Josh Beaver

Personal information
- Nickname: Beaver
- National team: Australia
- Born: 1 March 1993 (age 33) Dandenong, Victoria
- Education: Tooradin Primary School, Victoria
- Height: 1.73 m (5 ft 8 in)
- Weight: 70 kg (150 lb)

Sport
- Sport: Swimming
- Strokes: Backstroke
- Club: Nunawading Swimming Club
- Coach: Rohan Taylor

Medal record
Men's swimming
Representing Australia
Commonwealth Games
| Silver medal – second place | 2014 Glasgow | 200 m backstroke |
| Silver medal – second place | 2014 Glasgow | 4×100 m medley |
| Bronze medal – third place | 2014 Glasgow | 100 m backstroke |
| Bronze medal – third place | 2018 Gold Coast | 200 m backstroke |

= Josh Beaver =

Australian swimmer (born 1993)

Joshua Beaver (born 1 March 1993) is an Australian swimmer who specialises in backstroke. He competed at the 2016 Summer Olympics in the 100 metre backstroke and the 200 metre backstroke. He finished 13th and 10th in the semifinals, respectively.

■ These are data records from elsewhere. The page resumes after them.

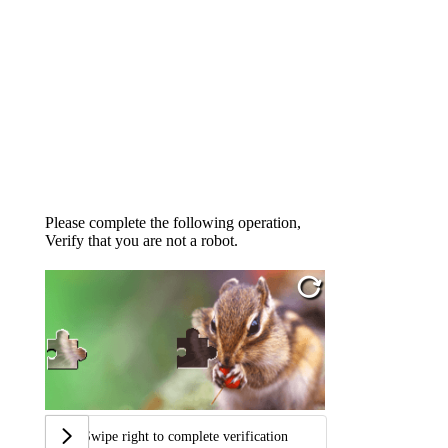
Please complete the following operation,
Verify that you are not a robot.
Swipe right to complete verification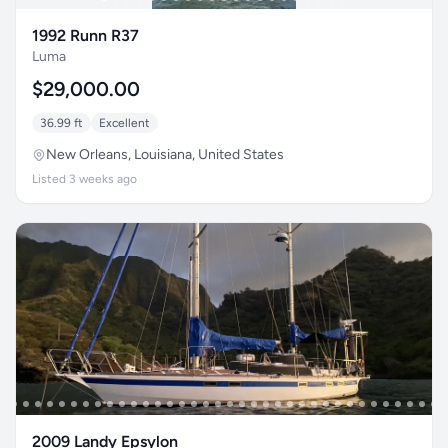
1992 Runn R37
Luma
$29,000.00
36.99 ft
Excellent
New Orleans, Louisiana, United States
Listed 3 weeks ago
2009 Landy Epsylon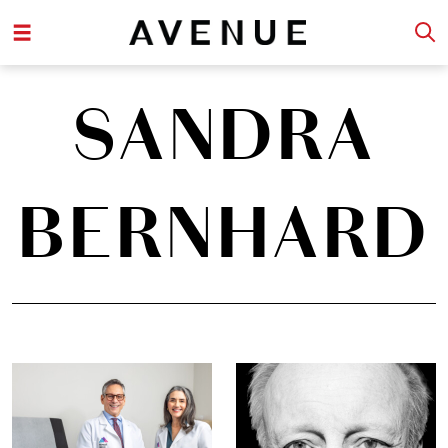
SANDRA
BERNHARD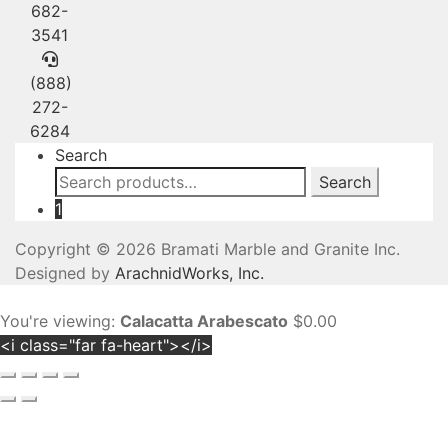
682-
3541
(888)
272-
6284
Search
Search
Search
for:
1
Copyright © 2026 Bramati Marble and Granite Inc.
Designed by
ArachnidWorks, Inc.
You're viewing:
Calacatta Arabescato
$
0.00
<i class="far fa-heart"></i>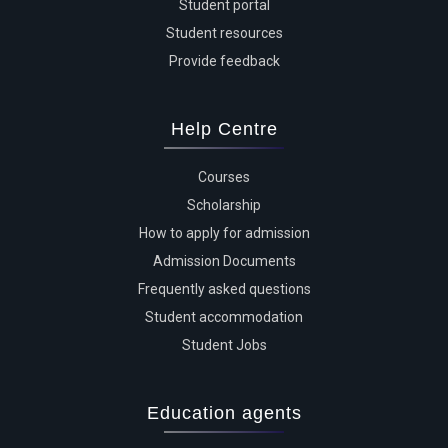
Student portal
Student resources
Provide feedback
Help Centre
Courses
Scholarship
How to apply for admission
Admission Documents
Frequently asked questions
Student accommodation
Student Jobs
Education agents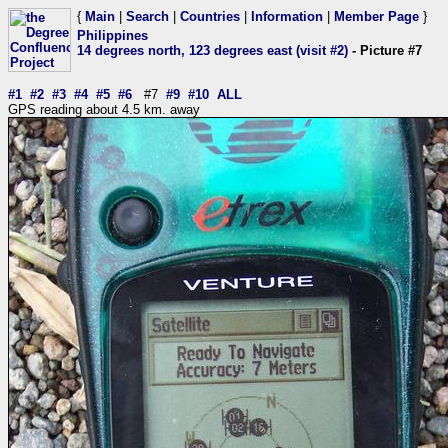
{
Main
|
Search
|
Countries
|
Information
|
Member Page
}
Philippines
14 degrees north, 123 degrees east (visit #2)
- Picture #7
#1
#2
#3
#4
#5
#6
#7
#9
#10
ALL
GPS reading about 4.5 km. away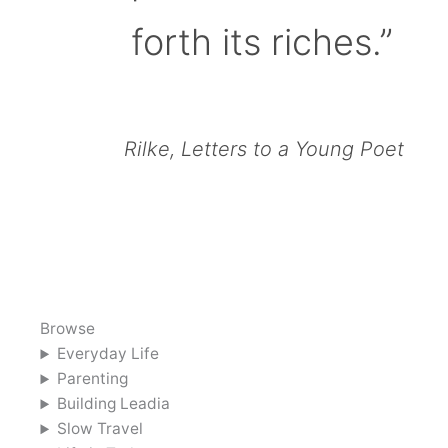
forth its riches.”
Rilke, Letters to a Young Poet
Browse
Everyday Life
Parenting
Building Leadia
Slow Travel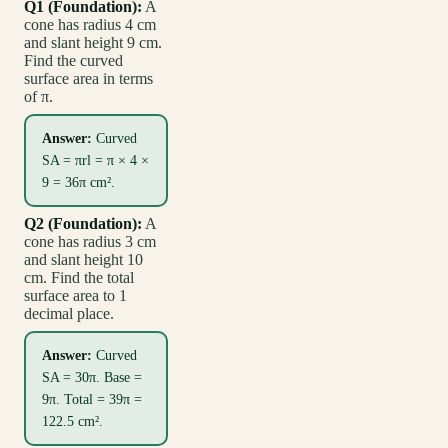
Q1 (Foundation):
A
cone has radius 4 cm
and slant height 9 cm.
Find the curved
surface area in terms
of π.
Answer:
Curved
SA = πrl = π × 4 ×
9 = 36π cm².
Q2 (Foundation):
A
cone has radius 3 cm
and slant height 10
cm. Find the total
surface area to 1
decimal place.
Answer:
Curved
SA = 30π. Base =
9π. Total = 39π =
122.5 cm².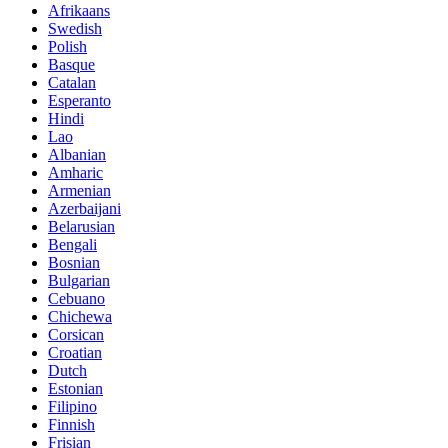
Afrikaans
Swedish
Polish
Basque
Catalan
Esperanto
Hindi
Lao
Albanian
Amharic
Armenian
Azerbaijani
Belarusian
Bengali
Bosnian
Bulgarian
Cebuano
Chichewa
Corsican
Croatian
Dutch
Estonian
Filipino
Finnish
Frisian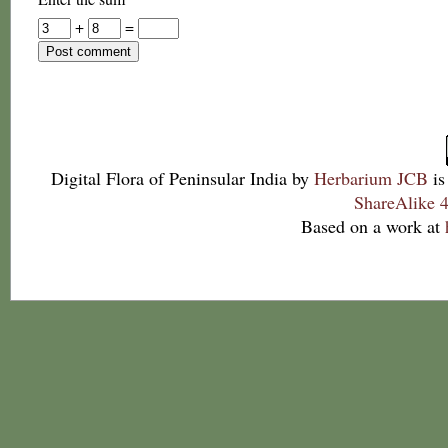
+
=
Digital Flora of Peninsular India
by
Herbarium JCB
is
ShareAlike 4
Based on a work at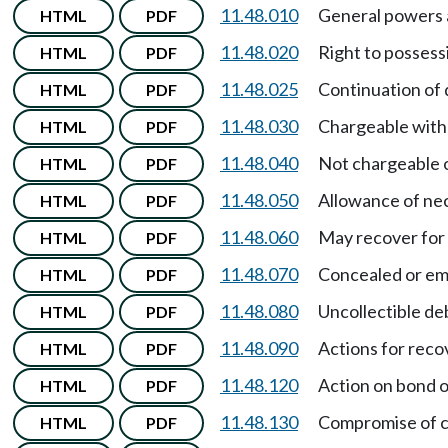
11.48.010
General powers 
HTML
PDF
11.48.020
Right to posses
HTML
PDF
11.48.025
Continuation of 
HTML
PDF
11.48.030
Chargeable with
HTML
PDF
11.48.040
Not chargeable o
HTML
PDF
11.48.050
Allowance of ne
HTML
PDF
11.48.060
May recover for 
HTML
PDF
11.48.070
Concealed or em
HTML
PDF
11.48.080
Uncollectible de
HTML
PDF
11.48.090
Actions for reco
HTML
PDF
11.48.120
Action on bond o
HTML
PDF
11.48.130
Compromise of c
HTML
PDF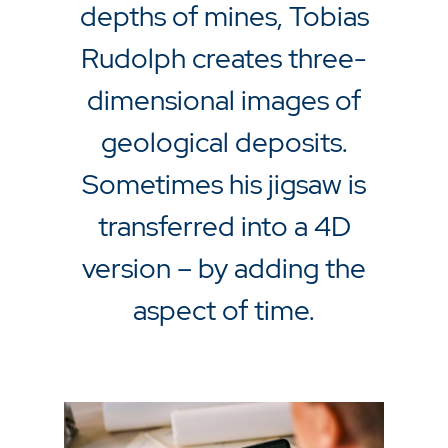
depths of mines, Tobias
Rudolph creates three-
dimensional images of
geological deposits.
Sometimes his jigsaw is
transferred into a 4D
version – by adding the
aspect of time.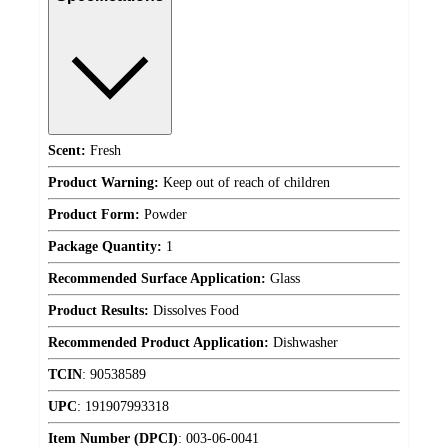
Scent:
Fresh
Product Warning:
Keep out of reach of children
Product Form:
Powder
Package Quantity:
1
Recommended Surface Application:
Glass
Product Results:
Dissolves Food
Recommended Product Application:
Dishwasher
TCIN
:
90538589
UPC
:
191907993318
Item Number (DPCI)
:
003-06-0041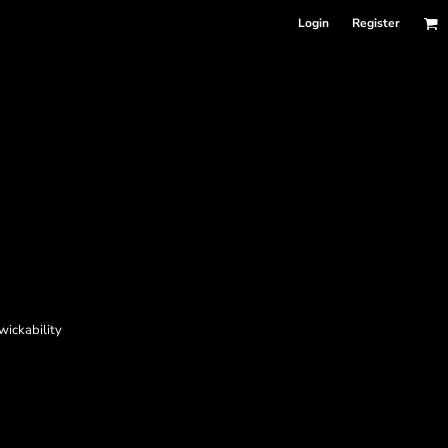
Login
Register
wickability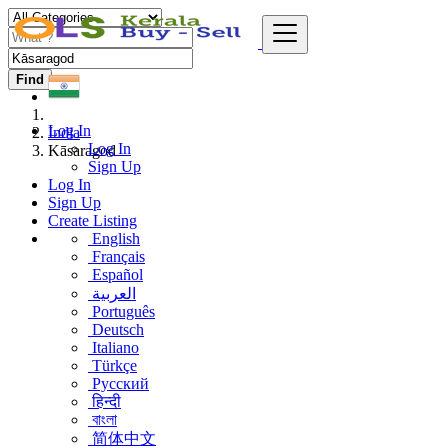
Find
Log In
India
Log In
Kāsaragod
Sign Up
Log In
Sign Up
Create Listing
English
Français
Español
العربية
Português
Deutsch
Italiano
Türkçe
Русский
हिन्दी
বাংলা
简体中文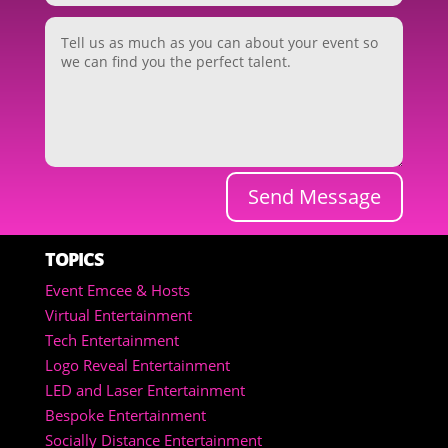
Send Message
TOPICS
Event Emcee & Hosts
Virtual Entertainment
Tech Entertainment
Logo Reveal Entertainment
LED and Laser Entertainment
Bespoke Entertainment
Socially Distance Entertainment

Beaver also competed in the 200 metre backstroke at the 2015 World Aquatics Championships in Kazan and is a Commonwealth Games medalist. Competing at the 2014 Commonwealth Games in Glasgow, he won silver in the 200m backstroke and 4 × 100 m medley relay, and bronze in the 100m backstroke.